Your assignment =>
With pictures left out, set down every record word for word.

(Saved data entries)
★ ★ ★

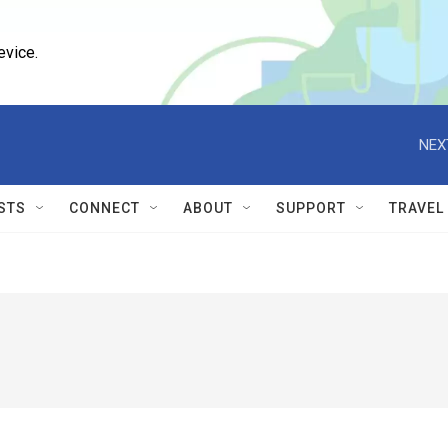
evice.
NEX
STS
CONNECT
ABOUT
SUPPORT
TRAVEL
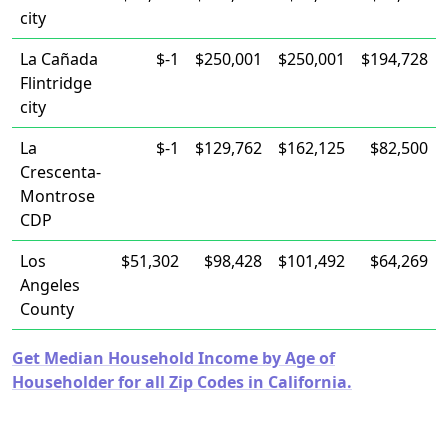
city
La Cañada
$-1
$250,001
$250,001
$194,728
Flintridge
city
La
$-1
$129,762
$162,125
$82,500
Crescenta-
Montrose
CDP
Los
$51,302
$98,428
$101,492
$64,269
Angeles
County
Get Median Household Income by Age of
Householder for all Zip Codes in California.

★ ★ ★

Task output =>
evice.
NEX
STS
CONNECT
ABOUT
SUPPORT
TRAVEL
city
La Cañada
$-1
$250,001
$250,001
$194,728
Flintridge
city
La
$-1
$129,762
$162,125
$82,500
Crescenta-
Montrose
CDP
Los
$51,302
$98,428
$101,492
$64,269
Angeles
County
Get Median Household Income by Age of
Householder for all Zip Codes in California.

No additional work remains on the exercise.